When Captain Forrester dismounted, he clanked with metal. The Indians swallowed with difficulty at the sound. Kit thought, too, it had an echo of chains to it.
To Kit’s surprise Forrester knew wibluto, sit-wait. He knew it very well, too. Kit’s respect for the soldier climbed. Without any preliminaries Forrester started to address the Dakotas. He told them they were strong men of war. He said their hearts were strong and his own heart was good toward them. He then asked them what Kit had promised them in return for the girl.
Owl started to speak in Dakota. Forrester frowned and made the Indian sign for deafness. He didn’t understand the tongue. Owl switched over to sign talk. Kit watched closely. The young warrior explained everything exactly as it was. Forrester looked at Kit with raised eyebrows. Kit nodded.
“That’s exactly what I told them.”
Forrester nodded. “All right. That’s easy enough. We’d do that much anyway.”
Owl was looking straight at Kit. “Can we camp here for tonight, or do we have to start the Long Walk now?”

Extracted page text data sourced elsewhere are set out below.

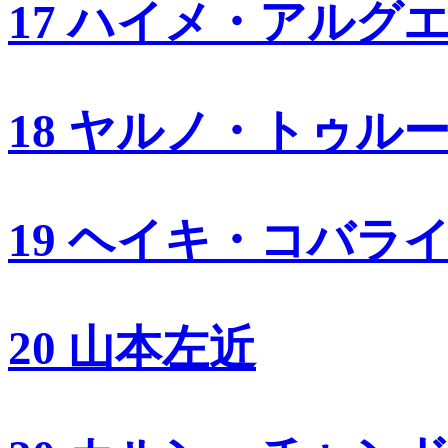
17 ハイメ・アルグ
18 ヤルノ・トゥル
19 ヘイキ・コバラ
20 山本左近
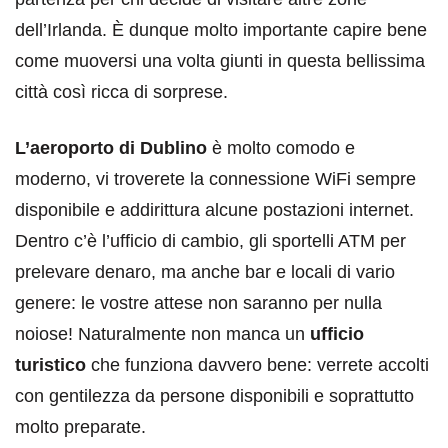
dell’Irlanda. È dunque molto importante capire bene
come muoversi una volta giunti in questa bellissima
città così ricca di sorprese.
L’aeroporto di Dublino
è molto comodo e
moderno, vi troverete la connessione WiFi sempre
disponibile e addirittura alcune postazioni internet.
Dentro c’è l’ufficio di cambio, gli sportelli ATM per
prelevare denaro, ma anche bar e locali di vario
genere: le vostre attese non saranno per nulla
noiose! Naturalmente non manca un
ufficio
turistico
che funziona davvero bene: verrete accolti
con gentilezza da persone disponibili e soprattutto
molto preparate.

Kit asked Forrester. The officer said they might stay if they gave him their word they wouldn’t try to escape in the darkness. It was a weak stipulation, and they all knew it. If the army had tried to herd them through the pass in the darkness, they would have lost them all, anyway.
“You can stay,” Kit said. “We will march at dawn.” He understood why Owl wanted to wait. “Where is your hayoka?”

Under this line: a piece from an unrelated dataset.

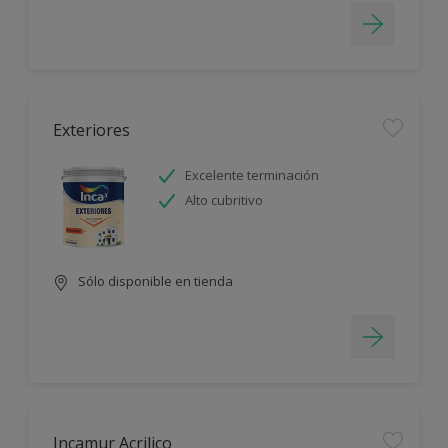
Exteriores
Excelente terminación
Alto cubritivo
Sólo disponible en tienda
Incamur Acrilico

“He is dead,” Owl said, “but we have a strong medicine man still alive.”
Kit stood up stiffly. “You have my word,” he said to the council in Dakota. “My heart is good. I am still your friend and your brother. I will work for you. Trust me.”
“Owgh!”
“Owgh!”
Even the vanquished warrior with the broken nose grunted belief and approval.

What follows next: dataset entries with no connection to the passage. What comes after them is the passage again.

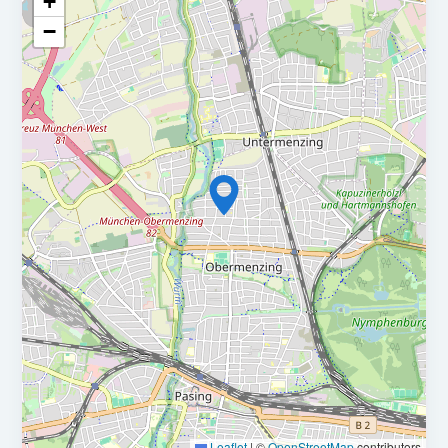
+
auf der fachlichen Führung und Weiterentwicklung des Teams.
−
Dank unserer flexiblen Arbeitsweise ist die Position auch für
Kandidat:innen interessant, die nicht in unmittelbarer Nähe
zu unserem Standort in München wohnen. Für die
Einarbeitung sowie den persönlichen Austausch im Team
planen wir durchschnittlich 10 Präsenztage pro Quartal ein.
Deine Aufgaben
Fachliche Anleitung und Unterstützung eines Experten-
Teams
Eigenverantwortliche, vollumfängliche Betreuung,
Steuerung und Ausbau eines eigenen vielfältigen
Mandantenportfolios
Mitwirkung im operativen Tagesgeschäft mit Schwerpunkt
Jahresabschlüsse und Steuererklärungen
Review und Freigabe von Arbeitsergebnissen und
Qualitätssicherung
Leaflet
|
©
OpenStreetMap
contributors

Forrester stood, then walked around to Kit, and offered his hand. “There was one time today that I could have shot you, Mister Butler,” he said.
“The name’s Kit.”
“Kit, then. But I’ve got a bad fault. I can see both sides too easily, sometimes. I understood how you felt when you did that. We won, anyway. That’s what counts, isn’t it?”
Kit gripped the hard, bony hand and nodded. “I reckon so, Captain.” Kit was embarrassed. “Shall I move the train out at dawn?”
“Yes, we’ll make a dry camp and keep every man to horse all night. I don’t believe they’ll try anything … but I’m no gambler, either.”
Kit dropped Forrester’s hand. “We’ll put the bells on the teams when we’re ready to move out, then. See you tomorrow.”
He rode back into the circle just before darkness fell. The emigrants were laughing and shouting. The sounds were strange to him. He turned his horse loose and sought Lige.
“Pardner, you keeled over asleep, you said. Well, I’m going to, right now.”
“Fair enough,” Lige said with a hard grin. “Take that wagon yonder. I already put your stuff in it.”
“Good. Lige, break the camp at dawn and have ’em put on the team bells if I’m not awake by then.”
“All right,” Lige said, looking up into the sunken eyes. “Allie sent you word she wants to thank you, Kit.”
“It’ll keep.”
He went to the wagon, sprang over the tailgate, found a soft place, burrowed low, and didn’t even bother to take off his hat or boots.